Ah, SUSA polls.
The portion of the April 28, 2009 SUSA poll showing the head-to-head match-ups between Bob McDonnell and, respectively, Creigh Deeds, Terry McAuliffe and Brian Moran, was illuminating and, this is somewhat contradictory, both discouraging and encouraging at the same time.
The portion of the SUSA poll concerning the Democratic primary, however, utterly confused me, possibly because its methodology was flawed, but more likely because of my own limitations in understanding polling data. But that said, the poll also seems to have confused a lot of people much more knowledgeable about this stuff than I am, like Bob Holsworth.
With that in mind, just some thoughts on the general election match-ups in the poll – the part by limited intelligence could grasp a little.
For McDonnell, the good news for the general election is that he is leading every Democratic candidate by a margin that is, with the exception of Creigh, outside the MoE.
Looking at the data, however, several items jumped out at me as areas of potential encouragement for Democrats, despite McDonnell’s lead.
First, in NoVA (styled “Northeast” in the poll), the poll shows McDonnell beating Creigh 43-39%, and beating McAuliffe 44-42%, with 19% and 14%, respectively, undecided. The poll shows Moran beating McDonnell in this region, 46-39%, with 15% undecided.
One way to read this is to conclude that McDonnell is making inroads in NoVA and really is ahead, but that is counter intuitive. There is no reason to believe, as of today, that McDonnell will do any better in NoVA than Jerry Kilgore did, and in 2005, Tim Kaine won this area 60% to 40%. Creigh beat McDonnell in the AG race in this area by 58% to 42%.
The numbers in this area of the state are fairly consistent along those lines, so it is fair to assume that, in this geographical region at least, Democratic support is undercounted by some amount. Hypothetically, if you reapportion the votes in the poll in “Northeast” to reflect the 60-40 historical split, it essentially turns the race into a dead heat.

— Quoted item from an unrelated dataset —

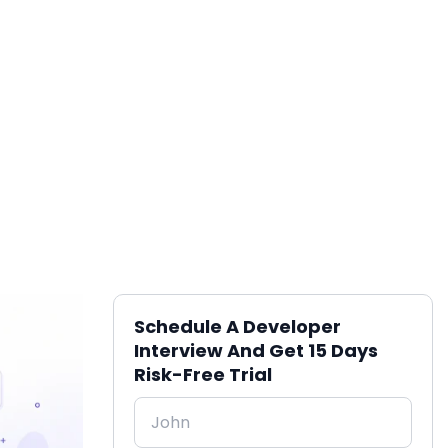
Schedule A Developer
Interview And Get 15 Days
Risk-Free Trial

I’d speculate McDonnell’s performance in NoVA in this poll reflects the better name recognition of McDonnell versus each of the Democrats. I’d further speculate that this speculation is supported by the fact that Brian Moran, who is both from this region and has a much more well-known brother serving in Congress from this region, and who also outperforms both Creigh and McAuliffe in this region in the poll, also enjoys greater name recognition in this area.
While it is clear from the toplines that Creigh will present the strongest challenge to Bob McDonnell, consider how each Democrat did against McDonnell in attracting Republican votes:
As Creigh said the other night during the debate, he is the only candidate in the Democratic race to have won Republican votes in a statewide election.

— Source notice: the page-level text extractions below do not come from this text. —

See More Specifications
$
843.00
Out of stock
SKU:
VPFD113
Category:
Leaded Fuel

Second, the party ID in this poll should give Republicans pause and Democrats cause for hope. This poll shows party ID, 37-33, Democrats’ way. Gallup, however, says the spread between Democratic and Republican party ID in Virginia is 9 points. I don’t have the absolute numbers, unfortunately, but this information nonetheless suggests that the ratio of Democrats to Republicans is larger than this sample.
Creigh’s ability to attract Republican and independent voters, the possible undercounting of democrats in this poll and the fact that Creigh effectively tied Bob McDonnell in 2005 after being outspent 2 to 1, all suggest that he is the strongest candidate democrats can nominate.
A quick word on the poll’s methodology.
According to the poll, it was based on the responses of 1,396 registered voters (out of 1,600 interviewed). This is fine in evaluating the general election match-ups. Also, this far out from the election, I see no problem polling registered, rather than likely, voters.
For the primary sample, however, SUSA states, “Of the registered voters, 409 were determined by SurveyUSA to be likely voters in the June 9 Democratic Primary,” but it doesn’t say how they made this determination. Regardless, however, it seems to me (and here I admit to a lack of knowledge about the art or science of polling) that this poll determined that 29% of registered voters are likely Democratic primary voters, and I don’t get that math.
In the 2006 primary, for example, turnout was 3.4% of registered voters. Even in the 2008 presidential primary, when nearly one million Virginians voted, it was only 25% of registered voters. I’m having a hard time envisioning this primary generating higher voter turnout that the Obama-Clinton primary of last year.
Given that, I am uncertain what to make of that part of the poll or whether there was anything useful to be gained from analyzing the internals of what is, for all intents and purposes, a questionable sample.
I am interested, however, to see what the next PPP poll brings – if on schedule, it should be here within a week. I don’t much care for the way they obtain responses, but the poll has the virtue of being consistent, even if it is consistently flawed, over a longer period of time. As a snapshot in time, it may be right or it may be wrong, but it will most certainly reveal which way, if any, the movement in this race is going.